Collected data entries
□ □ □ □
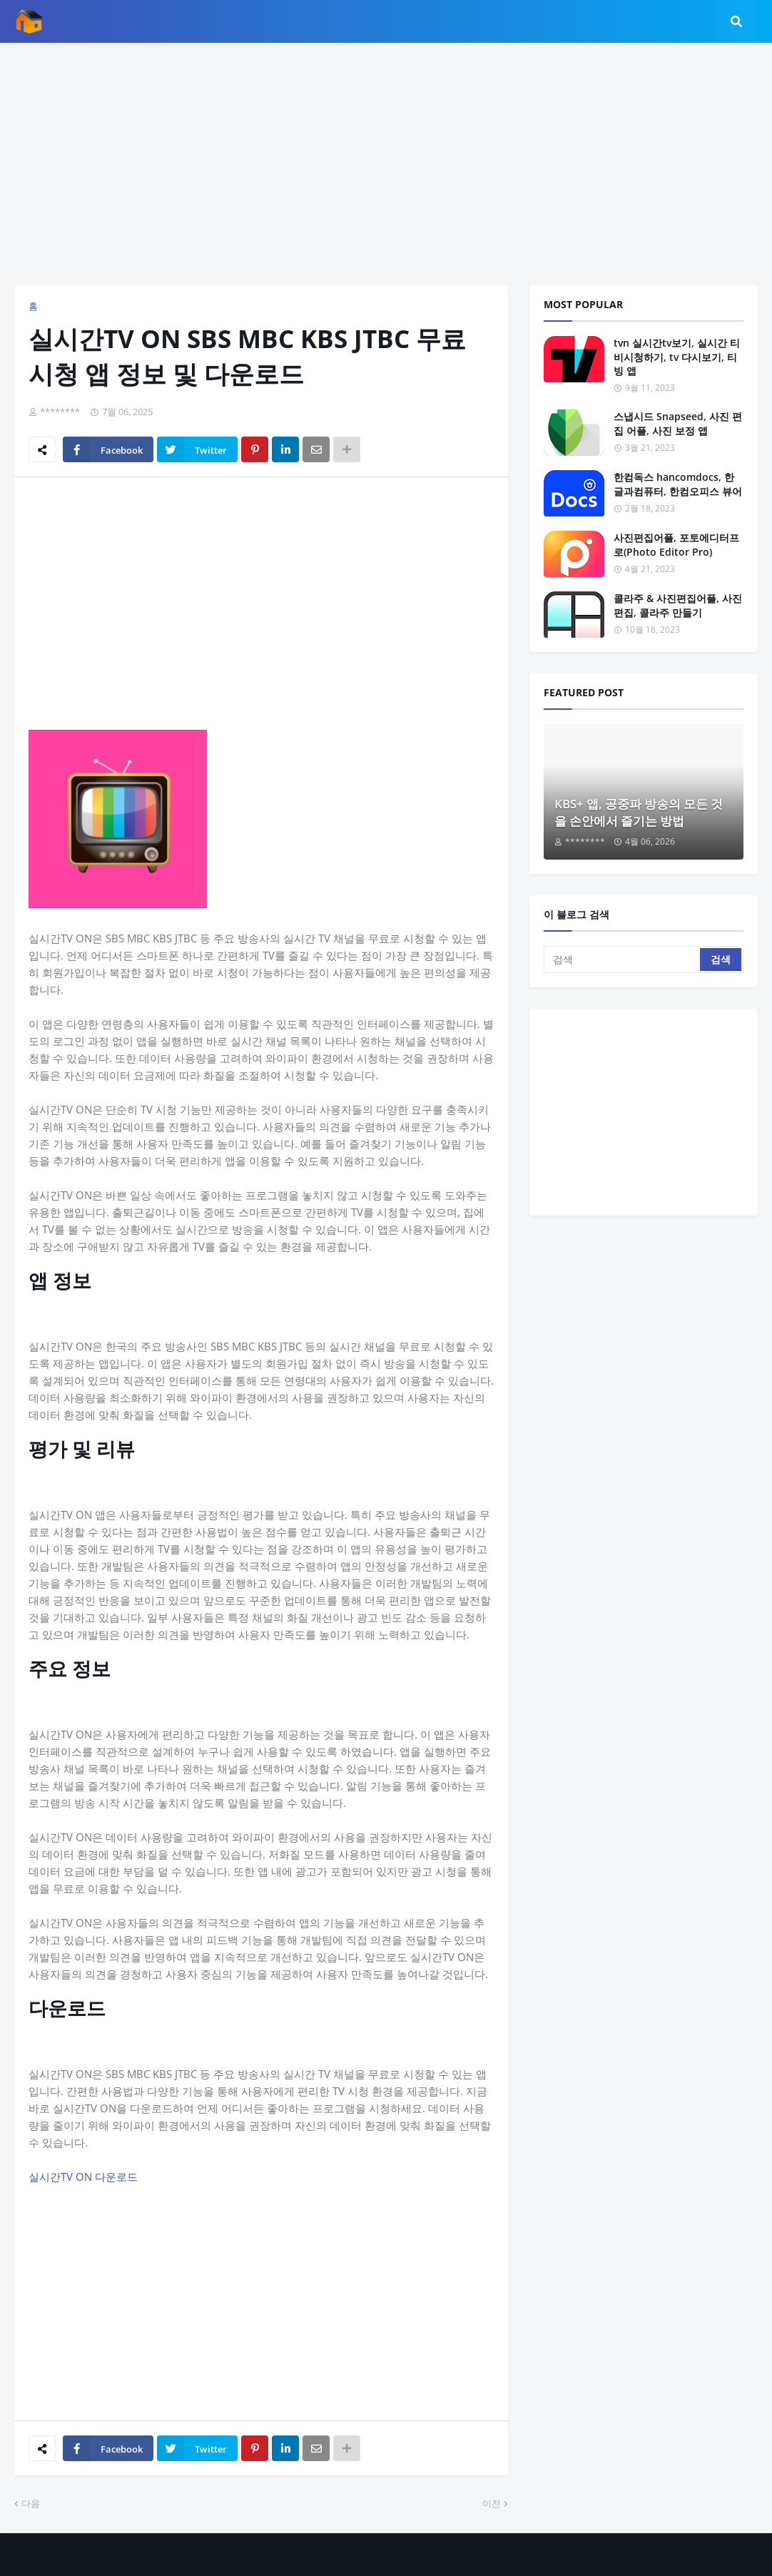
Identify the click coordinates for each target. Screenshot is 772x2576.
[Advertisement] (386, 164)
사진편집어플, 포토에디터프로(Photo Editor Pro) (676, 545)
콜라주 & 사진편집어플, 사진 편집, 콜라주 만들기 (678, 605)
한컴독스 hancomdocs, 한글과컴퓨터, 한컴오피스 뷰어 (678, 484)
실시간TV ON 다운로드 (83, 2176)
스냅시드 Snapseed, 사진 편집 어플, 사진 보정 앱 (678, 423)
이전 (491, 2503)
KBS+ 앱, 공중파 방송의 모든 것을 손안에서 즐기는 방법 (638, 812)
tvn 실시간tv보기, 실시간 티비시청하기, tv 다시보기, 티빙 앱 (677, 356)
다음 (30, 2503)
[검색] (623, 959)
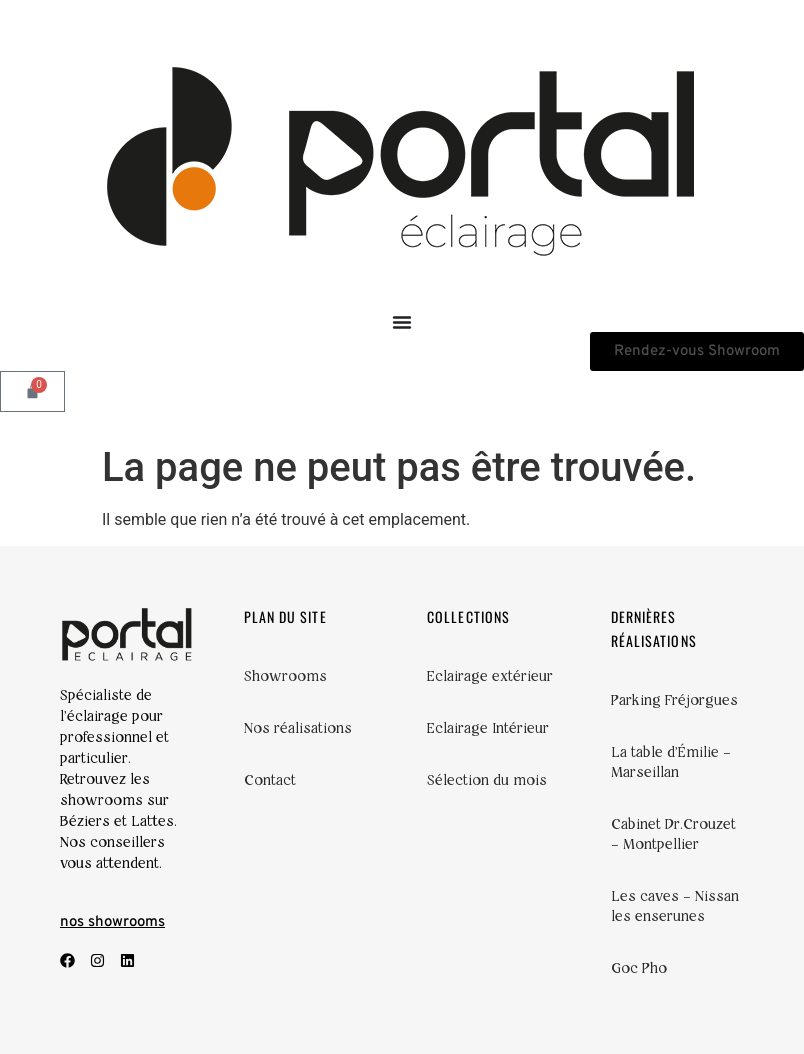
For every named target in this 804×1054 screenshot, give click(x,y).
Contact (270, 780)
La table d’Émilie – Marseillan (671, 762)
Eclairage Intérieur (488, 728)
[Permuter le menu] (402, 322)
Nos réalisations (298, 728)
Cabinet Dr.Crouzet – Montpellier (673, 834)
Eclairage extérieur (490, 676)
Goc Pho (639, 968)
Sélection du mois (487, 780)
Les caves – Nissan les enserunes (675, 906)
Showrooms (285, 676)
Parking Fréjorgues (674, 700)
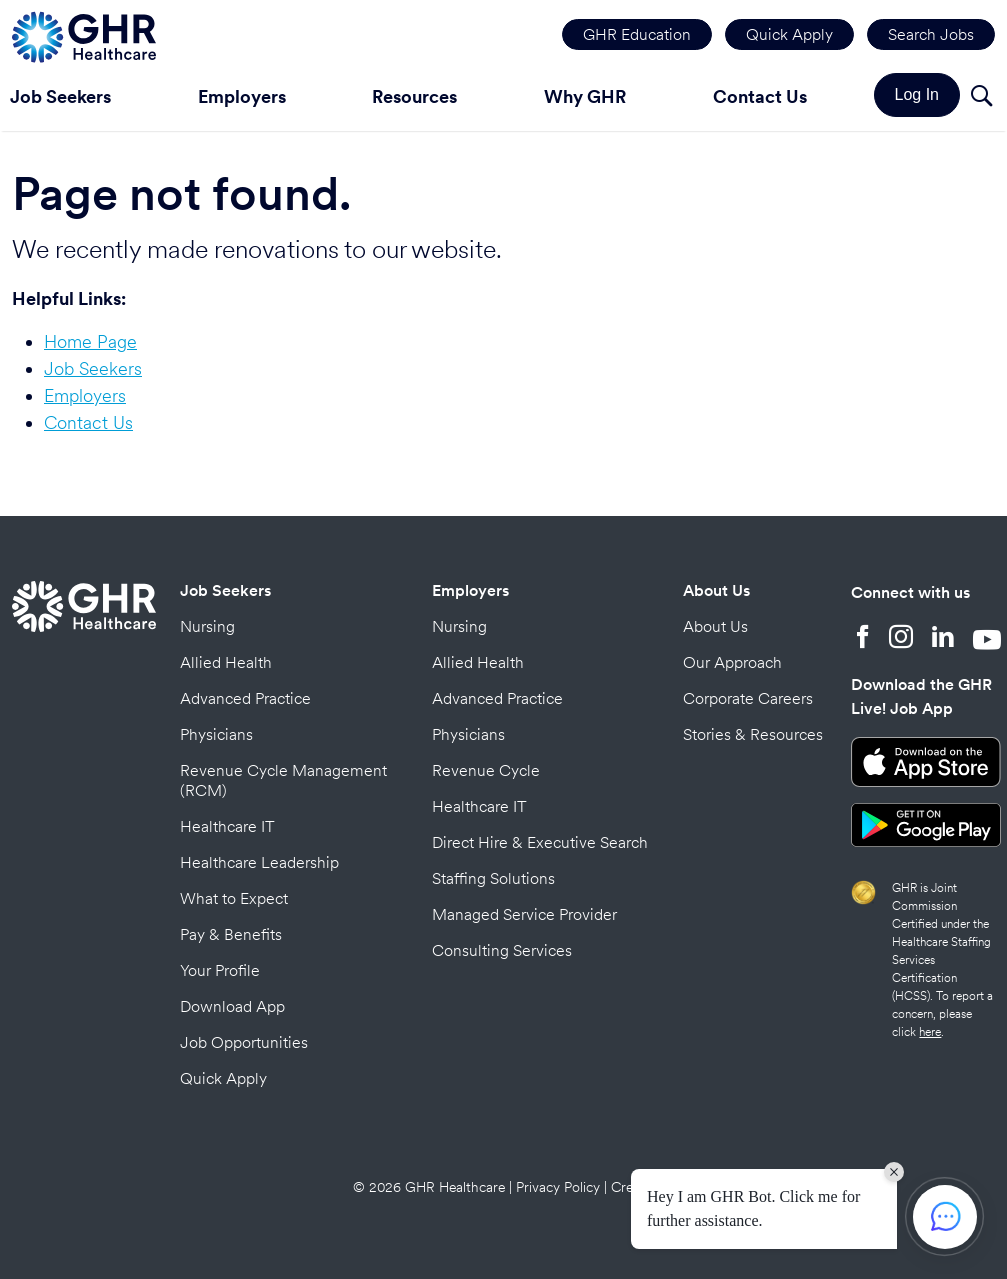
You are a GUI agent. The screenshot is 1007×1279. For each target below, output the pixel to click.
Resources (414, 96)
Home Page (90, 341)
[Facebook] (863, 639)
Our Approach (732, 662)
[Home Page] (84, 34)
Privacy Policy (558, 1187)
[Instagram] (901, 639)
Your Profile (220, 970)
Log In (917, 94)
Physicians (216, 734)
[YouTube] (987, 639)
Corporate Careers (748, 698)
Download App (232, 1006)
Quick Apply (789, 34)
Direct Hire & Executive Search (540, 842)
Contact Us (760, 96)
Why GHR (585, 96)
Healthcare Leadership (259, 862)
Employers (242, 96)
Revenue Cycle (486, 770)
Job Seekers (93, 368)
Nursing (207, 626)
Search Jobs (931, 34)
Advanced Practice (245, 698)
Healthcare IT (227, 826)
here (930, 1032)
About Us (716, 590)
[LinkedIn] (943, 639)
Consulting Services (502, 950)
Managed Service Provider (524, 914)
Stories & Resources (753, 734)
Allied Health (226, 662)
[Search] (981, 98)
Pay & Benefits (231, 934)
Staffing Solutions (493, 878)
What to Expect (234, 898)
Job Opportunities (244, 1042)
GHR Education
□ □ □ □
* What to do *
Print an exact copy of the lines above, from the one containing "Sélection du mois (487, 780)" through the one containing "[Instagram] (901, 639)", and leave out the pictures.

* Written solution *
Sélection du mois (487, 780)
Les caves – Nissan les enserunes (675, 906)
Showrooms (285, 676)
Parking Fréjorgues (674, 700)
You are a GUI agent. The screenshot is 1007×1279. For each target below, output the pixel to click.
Resources (414, 96)
Home Page (90, 341)
[Facebook] (863, 639)
Our Approach (732, 662)
[Home Page] (84, 34)
Privacy Policy (558, 1187)
[Instagram] (901, 639)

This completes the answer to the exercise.